By the 1940s Villa-Lobos, once the firebrand revolutionary who established new music in his home country - he was the only composer represented in the Semana de Arte Moderna in São Paulo in 1922 - now represented the musical establishment. Villa had moved away from modernism towards an idiom heavily inspired by Johann Sebastian Bach, tinged with folkloric content, a merger of African, European and Indigenous folk musics. Villa was firmly opposed to serialism, and never even dabbled in it, unlike modernist colleagues like Igor Stravinsky and Aaron Copland.
There are two works on this disc that represent Guerra-Peixe's serial period: the First Symphony, from 1945-46, and the Nonet, from 1945. The Symphony is a fine example of a serial work, severe and spiky; but still, this is quite accessible music. The Nonet is written for flute, clarinet, bassoon, trumpet, trombone, violin, viola, cello and piano. Guerra-Peixe must have known Villa's Nonetto, written during his peak modernist phase in 1923, but the two works have little in common.
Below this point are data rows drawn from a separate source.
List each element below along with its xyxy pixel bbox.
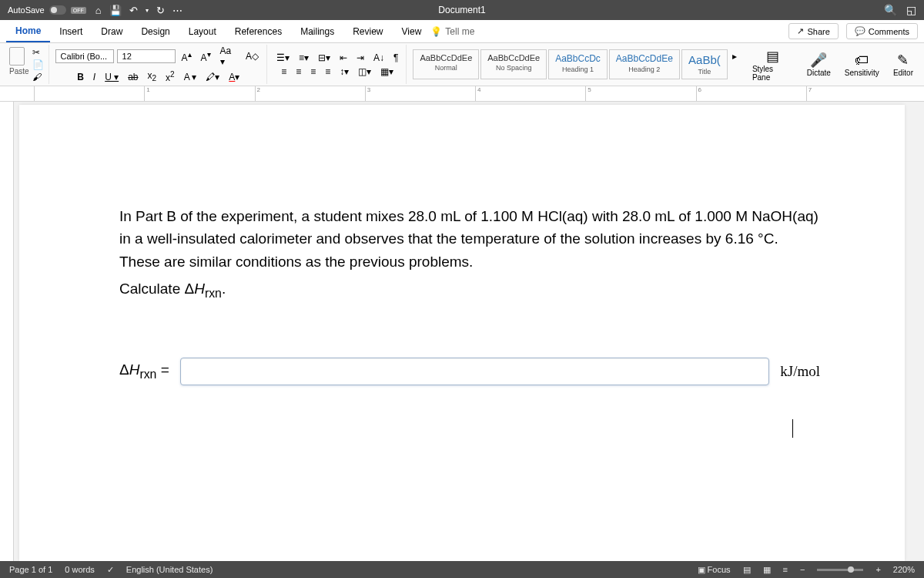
sensitivity-icon: 🏷 [855,52,869,69]
autosave-toggle[interactable] [49,5,66,15]
font-name-select[interactable]: Calibri (Bo... [55,49,114,63]
dictate-button[interactable]: 🎤 Dictate [801,50,837,79]
bold-button[interactable]: B [74,70,87,84]
sort-icon[interactable]: A↓ [370,51,387,65]
undo-dropdown-icon[interactable]: ▾ [146,7,149,14]
ribbon-options-icon[interactable]: ◱ [906,4,916,16]
numbering-icon[interactable]: ≡▾ [296,51,312,65]
multilevel-icon[interactable]: ⊟▾ [315,51,333,65]
zoom-out-icon[interactable]: − [800,565,805,574]
line-spacing-icon[interactable]: ↕▾ [336,65,352,79]
tab-mailings[interactable]: Mailings [291,22,343,42]
cut-icon[interactable]: ✂ [32,47,44,58]
share-label: Share [807,27,829,36]
word-count[interactable]: 0 words [65,565,95,574]
undo-icon[interactable]: ↶ [129,5,138,16]
paragraph-2[interactable]: Calculate ΔHrxn. [119,277,820,303]
increase-font-icon[interactable]: A▴ [179,49,195,65]
document-page[interactable]: In Part B of the experiment, a student m… [19,105,905,561]
decrease-indent-icon[interactable]: ⇤ [336,51,350,65]
tab-insert[interactable]: Insert [50,22,92,42]
underline-button[interactable]: U ▾ [102,70,122,84]
tab-review[interactable]: Review [343,22,392,42]
paragraph-marks-icon[interactable]: ¶ [390,51,401,65]
comments-label: Comments [869,27,909,36]
font-size-select[interactable]: 12 [117,49,176,63]
style-heading-2[interactable]: AaBbCcDdEe Heading 2 [609,49,680,79]
style-normal[interactable]: AaBbCcDdEe Normal [413,49,479,79]
superscript-button[interactable]: x2 [162,69,178,85]
editor-icon: ✎ [897,52,909,69]
share-button[interactable]: ↗ Share [788,23,838,39]
save-icon[interactable]: 💾 [109,5,122,16]
spellcheck-icon[interactable]: ✓ [107,565,114,575]
change-case-icon[interactable]: Aa ▾ [217,44,239,69]
paste-label: Paste [9,67,29,76]
zoom-level[interactable]: 220% [893,565,915,574]
autosave-label: AutoSave [8,5,45,15]
home-icon[interactable]: ⌂ [95,5,102,16]
shading-icon[interactable]: ◫▾ [355,65,374,79]
align-left-icon[interactable]: ≡ [278,65,290,79]
zoom-slider[interactable] [817,569,863,571]
align-right-icon[interactable]: ≡ [307,65,319,79]
styles-more-icon[interactable]: ▸ [729,49,740,79]
highlight-icon[interactable]: 🖍▾ [203,70,223,84]
more-icon[interactable]: ⋯ [172,5,182,16]
redo-icon[interactable]: ↻ [156,5,165,16]
style-no-spacing[interactable]: AaBbCcDdEe No Spacing [480,49,547,79]
font-color-icon[interactable]: A▾ [226,70,243,84]
tab-draw[interactable]: Draw [92,22,132,42]
tab-references[interactable]: References [226,22,291,42]
comment-icon: 💬 [855,26,865,36]
subscript-button[interactable]: x2 [145,69,160,84]
editor-button[interactable]: ✎ Editor [887,50,919,79]
focus-mode[interactable]: ▣ Focus [698,565,731,575]
text-effects-icon[interactable]: A ▾ [181,70,200,84]
increase-indent-icon[interactable]: ⇥ [353,51,367,65]
clear-format-icon[interactable]: A◇ [243,49,262,63]
vertical-ruler[interactable] [0,102,14,561]
tab-home[interactable]: Home [6,21,50,42]
sensitivity-button[interactable]: 🏷 Sensitivity [839,51,886,79]
text-cursor [792,419,793,438]
horizontal-ruler[interactable]: 1 2 3 4 5 6 7 [0,86,924,102]
mic-icon: 🎤 [810,52,827,69]
view-outline-icon[interactable]: ≡ [783,565,788,574]
zoom-in-icon[interactable]: + [875,565,880,574]
justify-icon[interactable]: ≡ [322,65,333,79]
style-heading-1[interactable]: AaBbCcDc Heading 1 [548,49,608,79]
comments-button[interactable]: 💬 Comments [846,23,918,39]
decrease-font-icon[interactable]: A▾ [198,49,214,65]
view-web-icon[interactable]: ▦ [763,565,771,575]
tab-view[interactable]: View [393,22,431,42]
share-icon: ↗ [797,26,804,36]
answer-unit: kJ/mol [780,363,820,380]
answer-label: ΔHrxn = [119,361,169,381]
paste-icon[interactable] [9,47,25,66]
copy-icon[interactable]: 📄 [32,59,44,70]
page-indicator[interactable]: Page 1 of 1 [9,565,52,574]
search-icon[interactable]: 🔍 [884,4,897,16]
tell-me[interactable]: 💡 Tell me [430,26,474,37]
view-print-icon[interactable]: ▤ [743,565,751,575]
answer-input[interactable] [180,358,769,385]
bullets-icon[interactable]: ☰▾ [273,51,293,65]
tab-layout[interactable]: Layout [179,22,226,42]
bulb-icon: 💡 [430,26,442,37]
format-painter-icon[interactable]: 🖌 [32,72,44,82]
autosave-state: OFF [71,7,86,14]
borders-icon[interactable]: ▦▾ [377,65,397,79]
styles-pane-icon: ▤ [766,48,779,65]
italic-button[interactable]: I [90,70,99,84]
tell-me-label: Tell me [445,26,474,37]
tab-design[interactable]: Design [132,22,179,42]
styles-pane-button[interactable]: ▤ Styles Pane [746,46,799,83]
style-title[interactable]: AaBb( Title [681,49,728,79]
align-center-icon[interactable]: ≡ [293,65,304,79]
paragraph-1[interactable]: In Part B of the experiment, a student m… [119,205,820,273]
document-title: Document1 [438,5,485,15]
strikethrough-button[interactable]: ab [125,70,141,84]
language-indicator[interactable]: English (United States) [126,565,213,574]
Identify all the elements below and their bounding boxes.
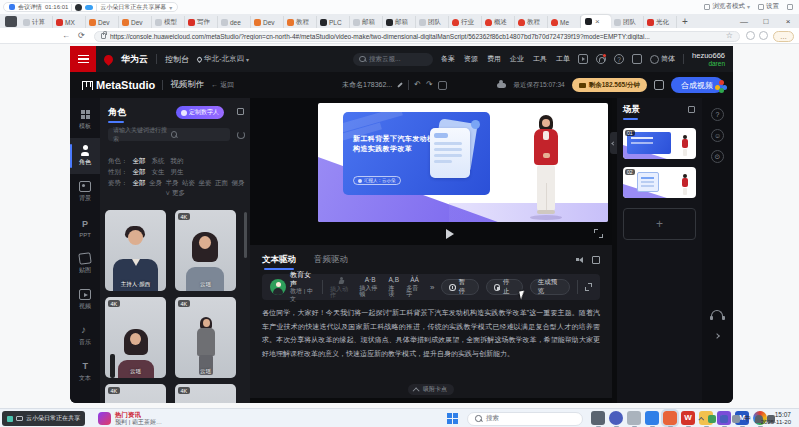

That's partly a question of scope: Villa's interpretation of the number "9" was stretched to include a complete mixed choir (for up to 12 separate voices!), a large battery of percussion instruments, and the doubling of the flute with a piccolo, and the alto saxophone with a baritone sax. And the contrast in style is also clear: Guerra-Peixe's work is austere and inward-looking, but Villa's is, in a word sprawling. Villa's Nonetto is a great work, perhaps his greatest; Guerra-Peixe's Nonet is remarkable, a masterpiece, perhaps, but it seems like it was time for the young composer to move on.
Considering the controversy of Música Viva's reaction against Villa-Lobos in the 40s and 50s, it's a surprise that in the late 50s Guerra-Peixe should have made the same move that Villa made in the late 1930s, from modernism (Villa) or serialism (Guerra-Peixe) to nationalism through popular and folkloric music. It's perhaps no coincidence that Villa-Lobos died in 1959, and Guerra-Peixe's new tonal style came to fruition in his Symphony no. 2, "Brasilia".
The Brasilia Symphony is an out-and-out romantic work, fiercely nationalistic, and quite beautiful. The choral passages are stirring. With its modern new capital, Brazil was moving ahead, and it had a new generation of musicians leading the way: Santoro, Guarnieri, Mendes, Guerra-Peixe, as well as another Koellreuter pupil: Tom Jobim.
The wonderful cover art is Sol nascente, by Pablo Borges.
This album will be released on May 15, 2025.